Secondo i media israeliani la proposta di Witkoff prevede il rilascio di dieci ostaggi ancora vivi nelle mani di Hamas e la consegna dei corpi di altri 18 prigionieri morti durante i 19 mesi di guerra. Israele, invece, dovrà consegnare i corpi di 180 palestinesi, scarcerare 125 condannati all’ergastolo e liberare 1.111 gazawi arrestati dopo il 7 ottobre. Gli scambi avverranno in 60 giorni e in due distinte fasi nel giro di una settimana.

Altro punto fondamentale dell’accordo è quello sulla distribuzione degli aiuti umanitari. La proposta di tregua, infatti, boccia in toto il piano del governo israeliano entrato in vigore in settimana. Questo ha privatizzato e militarizzato la consegna dei viveri attraverso l’utilizzo della Gaza humanitarian foundation e di due società di contractors privati che hanno il compito di garantire la sicurezza durante le consegne.

Il tutto tornerà a essere gestito dalle Nazioni unite e dalle ong attive ancora a Gaza, che avevano sollevato pesanti criticità nei confronti del nuovo piano israeliano.
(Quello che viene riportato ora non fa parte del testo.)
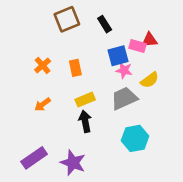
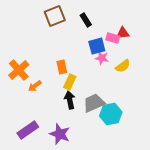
orange cross: (43, 65) -> (19, 70), moved, size x1.5
orange rectangle: (75, 68) -> (62, 67), moved
gray trapezoid: (124, 98) -> (94, 103), moved
yellow rectangle: (85, 100) -> (70, 82), turned -42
Finora, infatti, è stato un fallimento e ha contribuito alla disumanizzazione della popolazione civile di Gaza, ammassata in disperata ricerca di cibo dopo ottanta giorni di assedio totale nel quale Israele ha imposto un blocco totale degli aiuti. Anche ieri, in uno dei nuovi centri di distribuzione, quello inaugurato nel corridoio di Netzarim, migliaia di gazawi sono rimasti bloccati mentre l’esercito israeliano conduceva operazioni militari nell’area circostante.
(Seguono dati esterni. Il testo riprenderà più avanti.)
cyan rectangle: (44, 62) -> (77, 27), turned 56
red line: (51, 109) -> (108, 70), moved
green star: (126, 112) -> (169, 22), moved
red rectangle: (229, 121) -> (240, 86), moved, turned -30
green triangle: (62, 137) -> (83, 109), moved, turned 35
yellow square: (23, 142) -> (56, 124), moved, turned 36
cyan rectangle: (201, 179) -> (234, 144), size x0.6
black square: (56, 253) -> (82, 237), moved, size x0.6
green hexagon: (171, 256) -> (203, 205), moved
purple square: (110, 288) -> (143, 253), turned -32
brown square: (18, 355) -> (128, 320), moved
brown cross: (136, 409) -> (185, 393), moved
Nel primo giorno di tregua, inoltre, le truppe dello stato ebraico dovranno ritirarsi dai territori occupati dopo la ripresa delle ostilità da parte dello stato ebraico lo scorso 17 marzo. L’Idf secondo i termini della bozza dovrà rinunciare al Corridoio di Morag, che separa Rafah da Khan Younis e ritirarsi dal nord della Striscia e a est di Gaza city.

Altri raid

In attesa di ufficializzare la tregua, l’aviazione israeliana ha continuato a colpire la Striscia. Almeno 64 persone si sono aggiunte al bilancio delle oltre 54mila vittime. Decine di bambini sono stati trasportati d’urgenza nelle poche strutture cliniche rimaste ancora attive. Ma ce ne sono sempre meno.
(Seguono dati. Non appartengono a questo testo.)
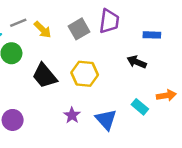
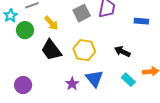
yellow arrow: (43, 30) -> (51, 23), moved
black arrow: (137, 62) -> (122, 51), moved
blue triangle: (106, 120) -> (94, 79), moved

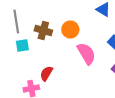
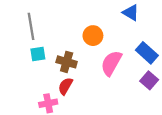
brown cross: (43, 30) -> (67, 62), moved
pink semicircle: (86, 54) -> (111, 63), turned -120

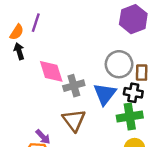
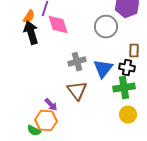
black arrow: (19, 51) -> (31, 33), size x1.6
gray circle: (119, 64) -> (106, 27), moved
pink diamond: (51, 71) -> (58, 25), moved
Le truppe dell’Idf hanno infatti evacuato con la forza i medici e i pazienti dell’ospedale Al Awda nel nord della Striscia di Gaza. In Cisgiordania, invece, il governo israeliano ha annunciato la creazione di 22 nuovi insediamenti. Il portavoce del segretario generale dell’Onu, Stéphane Dujarric, li ha definiti «illegali e un ostacolo alla pace». Nello stesso giorno è arrivata l’ennesima provocazione religiosa. A Tulkarem, nel campo profughi di Nur Shams, le truppe militari hanno issato una bandiera d’Israele sulla parte alta della moschea di Abu Bakr al Siddiq.